#### Brief
What is needed is an exact copy of the lines in the entries below from the one holding "Rơ móoc CIMC Dongyue" through the one holding "Jetzt registrieren", pictures excluded.

[Page images and extracted text]
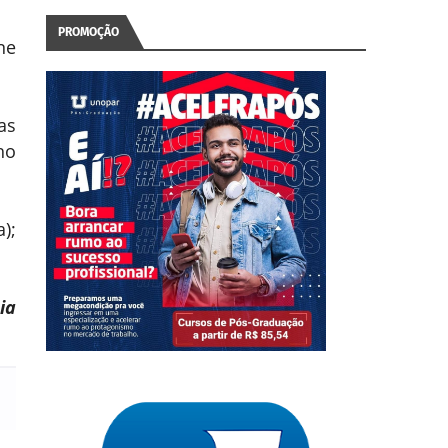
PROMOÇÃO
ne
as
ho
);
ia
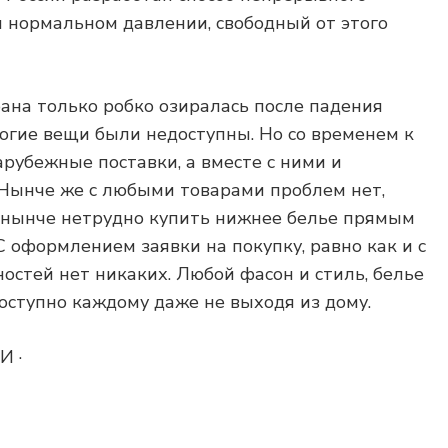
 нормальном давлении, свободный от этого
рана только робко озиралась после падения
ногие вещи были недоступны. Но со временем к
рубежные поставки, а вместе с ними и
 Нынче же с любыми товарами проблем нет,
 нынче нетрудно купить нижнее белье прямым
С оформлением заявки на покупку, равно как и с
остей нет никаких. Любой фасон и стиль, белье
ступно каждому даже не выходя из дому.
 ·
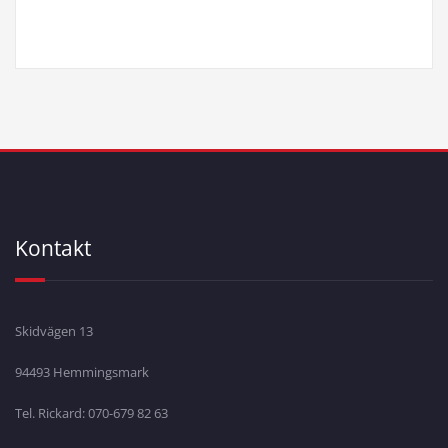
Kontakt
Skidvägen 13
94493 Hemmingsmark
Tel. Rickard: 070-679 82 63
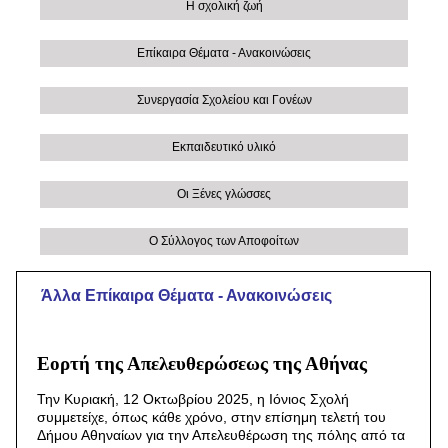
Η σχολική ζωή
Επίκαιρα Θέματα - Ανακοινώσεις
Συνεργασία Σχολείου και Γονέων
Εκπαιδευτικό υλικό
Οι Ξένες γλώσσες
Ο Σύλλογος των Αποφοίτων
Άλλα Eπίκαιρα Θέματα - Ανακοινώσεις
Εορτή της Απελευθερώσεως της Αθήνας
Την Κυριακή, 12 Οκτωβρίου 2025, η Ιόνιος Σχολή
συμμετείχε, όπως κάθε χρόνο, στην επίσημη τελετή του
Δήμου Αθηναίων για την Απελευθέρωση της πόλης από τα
* * *
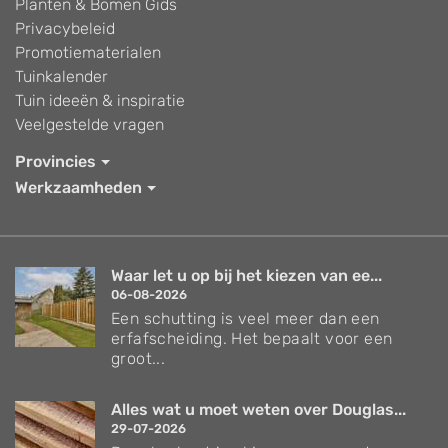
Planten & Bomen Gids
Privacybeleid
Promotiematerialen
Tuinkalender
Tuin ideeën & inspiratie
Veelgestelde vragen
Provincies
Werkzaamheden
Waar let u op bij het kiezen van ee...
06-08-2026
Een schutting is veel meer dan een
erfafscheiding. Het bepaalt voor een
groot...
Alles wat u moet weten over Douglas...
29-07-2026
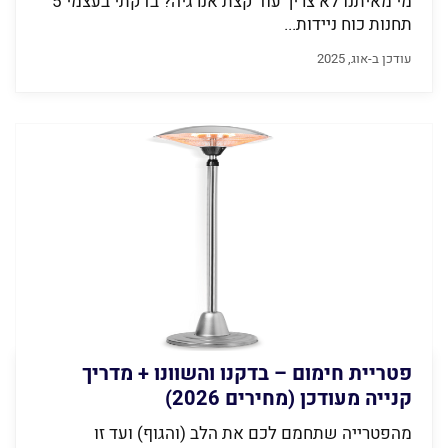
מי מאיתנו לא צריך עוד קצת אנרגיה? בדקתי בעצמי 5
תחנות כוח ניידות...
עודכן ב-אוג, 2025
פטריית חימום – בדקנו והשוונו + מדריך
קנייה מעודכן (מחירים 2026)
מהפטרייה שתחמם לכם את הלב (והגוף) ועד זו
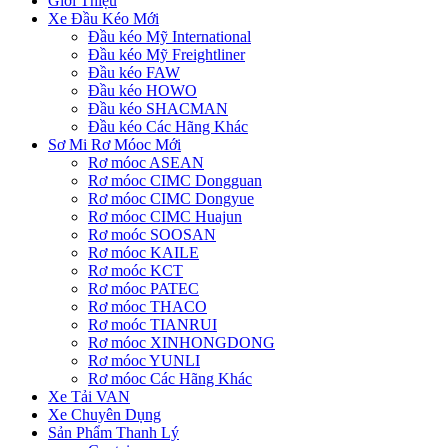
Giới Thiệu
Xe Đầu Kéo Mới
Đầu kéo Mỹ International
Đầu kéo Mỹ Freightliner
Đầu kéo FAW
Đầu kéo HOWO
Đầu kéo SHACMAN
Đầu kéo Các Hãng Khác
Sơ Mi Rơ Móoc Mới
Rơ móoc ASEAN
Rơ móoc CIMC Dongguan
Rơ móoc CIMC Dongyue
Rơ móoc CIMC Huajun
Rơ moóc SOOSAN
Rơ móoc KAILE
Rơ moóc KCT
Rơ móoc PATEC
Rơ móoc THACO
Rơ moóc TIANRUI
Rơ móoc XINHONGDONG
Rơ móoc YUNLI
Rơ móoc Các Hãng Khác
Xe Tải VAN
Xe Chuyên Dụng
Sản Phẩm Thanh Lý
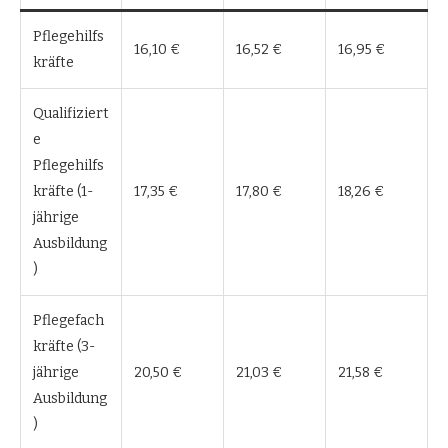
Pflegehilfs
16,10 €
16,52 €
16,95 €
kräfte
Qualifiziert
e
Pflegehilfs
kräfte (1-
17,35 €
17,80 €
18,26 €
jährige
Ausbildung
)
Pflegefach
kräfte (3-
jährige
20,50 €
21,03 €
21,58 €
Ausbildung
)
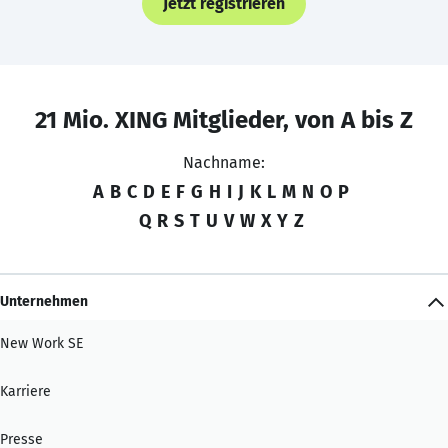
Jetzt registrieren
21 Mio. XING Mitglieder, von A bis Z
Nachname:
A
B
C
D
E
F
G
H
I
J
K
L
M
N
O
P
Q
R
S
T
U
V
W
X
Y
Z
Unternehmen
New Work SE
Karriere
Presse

#### Response area
Rơ móoc CIMC Dongyue
Rơ móoc CIMC Huajun
Rơ moóc SOOSAN
Rơ móoc KAILE
Rơ moóc KCT
Rơ móoc PATEC
Rơ móoc THACO
Rơ moóc TIANRUI
Rơ móoc XINHONGDONG
Rơ móoc YUNLI
Rơ móoc Các Hãng Khác
Xe Tải VAN
Xe Chuyên Dụng
Sản Phẩm Thanh Lý
Pflegehilfs
16,10 €
16,52 €
16,95 €
kräfte
Qualifiziert
e
Pflegehilfs
kräfte (1-
17,35 €
17,80 €
18,26 €
jährige
Ausbildung
)
Pflegefach
kräfte (3-
jährige
20,50 €
21,03 €
21,58 €
Ausbildung
)
Jetzt registrieren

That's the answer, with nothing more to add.